I have a confession to make: I believe I've been guilty of underestimating Pat Quinn.
I had my reasons; he's made some strange comments in recent interviews, dislikes line matching, and I'll also admit that many of the people who are most enthusiastic about his joining the team are the sort of people who view the game from a radically different angle than myself.
Vic Ferrari made a comment in a recent post of his about a website called ASAP Sports, which is a treasure trove of information. For those interested, it has a variety of quotes from Pat Quinn during his time in Toronto. I'm going to be exploring them, a little bit at a time.
It wasn't just the quotes that helped change my mind about Quinn. I've been trying to read and learn more about him, because I have to confess that my knowledge of his work is limited; I'm simply not old enough to have a real first-hand feel for the man.

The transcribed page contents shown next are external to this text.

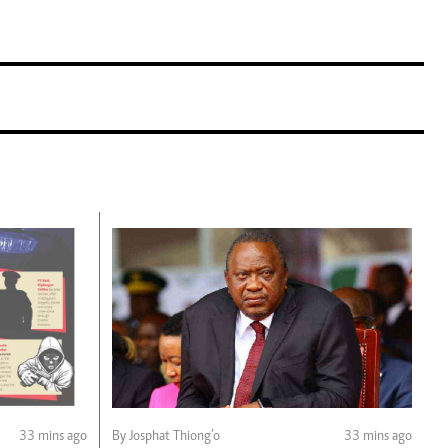
33 mins ago
By Josphat Thiong’o
33 mins ago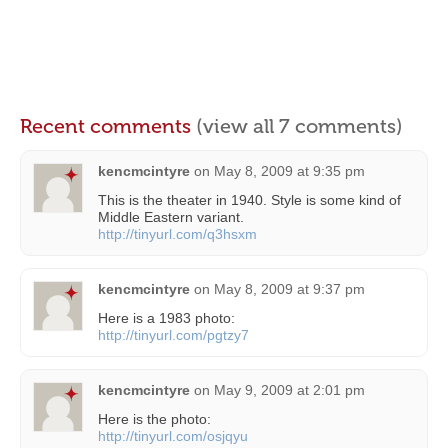
Recent comments
(view all 7 comments)
kencmcintyre
on
May 8, 2009 at 9:35 pm
This is the theater in 1940. Style is some kind of
Middle Eastern variant.
http://tinyurl.com/q3hsxm
kencmcintyre
on
May 8, 2009 at 9:37 pm
Here is a 1983 photo:
http://tinyurl.com/pgtzy7
kencmcintyre
on
May 9, 2009 at 2:01 pm
Here is the photo:
http://tinyurl.com/osjqyu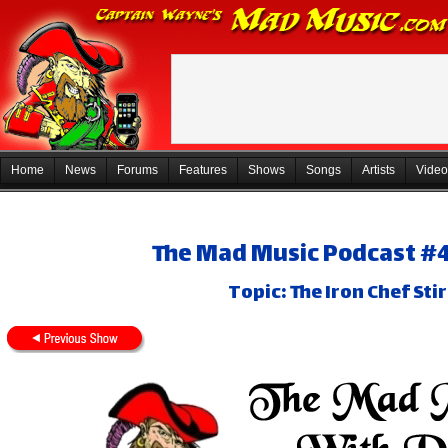
Home
News
Forums
Features
Shows
Songs
Artists
Video
The Mad Music Podcast #4
Topic: The Iron Chef Sti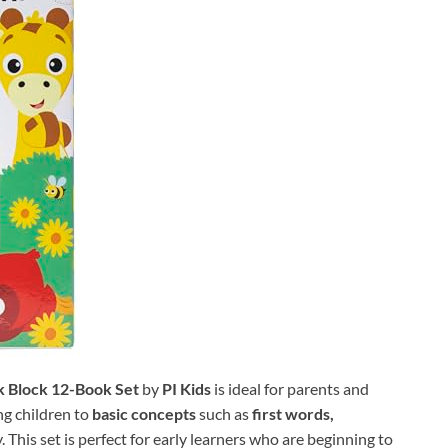
ok Block 12-Book Set
by
PI Kids
is ideal for parents and
ng children to
basic concepts
such as
first words,
 This set is perfect for early learners who are beginning to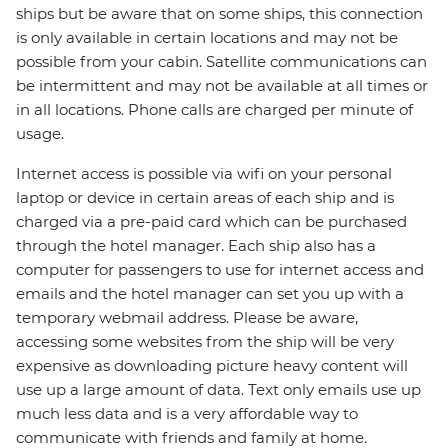
ships but be aware that on some ships, this connection
is only available in certain locations and may not be
possible from your cabin. Satellite communications can
be intermittent and may not be available at all times or
in all locations. Phone calls are charged per minute of
usage.
Internet access is possible via wifi on your personal
laptop or device in certain areas of each ship and is
charged via a pre-paid card which can be purchased
through the hotel manager. Each ship also has a
computer for passengers to use for internet access and
emails and the hotel manager can set you up with a
temporary webmail address. Please be aware,
accessing some websites from the ship will be very
expensive as downloading picture heavy content will
use up a large amount of data. Text only emails use up
much less data and is a very affordable way to
communicate with friends and family at home.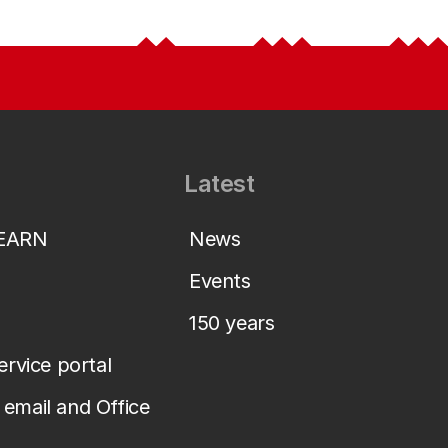
Latest
LEARN
News
Events
150 years
service portal
email and Office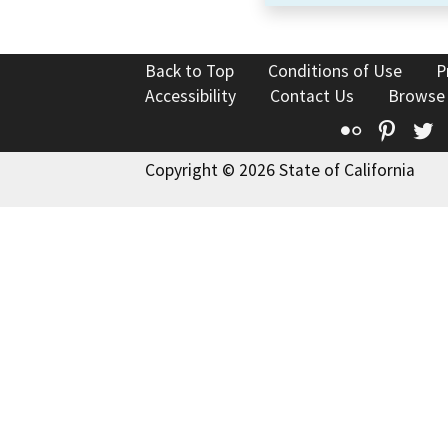
Back to Top
Conditions of Use
P
Accessibility
Contact Us
Browse
Flickr
Pinte
T
Copyright © 2026 State of California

This article is instructive. We learn that Quinn earned a bachelor's degree in economics while playing for Vancouver. We also learn that he earned his law degree in between coaching gigs. These are non-trivial things; stupid men don't earn degrees while playing in the NHL, and stupid men don't get law degrees in between coaching jobs. We can say something else, too: men without tremendous amounts of drive do not do such things. Intelligence and drive are a fine combination for a man in a position of responsibility with a hockey team.
Some here may recall the Detroit/Carolina final back in 2002; I was cheering for Carolina because I am (and likely always will be) a big Arturs Irbe fan, and while I can admit respect for his incredible abilities I've always rather disliked Dominik Hasek. In any case, before Carolina advanced they played a very good, very injury-stricken Maple Leafs team - a team that featured Alyn McCauley as its first line centre due to the loss of Mats Sundin. I also recall Pat Quinn suffering from a heart condition of some sort, and missing at least one game. Assistant coach Rick Ley stood in for him.
When Quinn returned, he was asked about Ley. Here's the exchange:
Q. Can you comment on the job that Rick did in your absence overall?
COACH QUINN: They are good coaches. Proud to be working with them.
Q. Similar styles, you and Rick?
COACH QUINN: I don't imagine so. I think we are different people. Styles where? Behind the bench? During the game? That's the only place where it turns out majorly different. No, we are different guys, different place, different time.
I like that comment. I like it in particular coming from a man who will spend next season with Tom Renney - a line matcher and a guy who seems to thrive on territorial use of certain lines - as his assistant coach.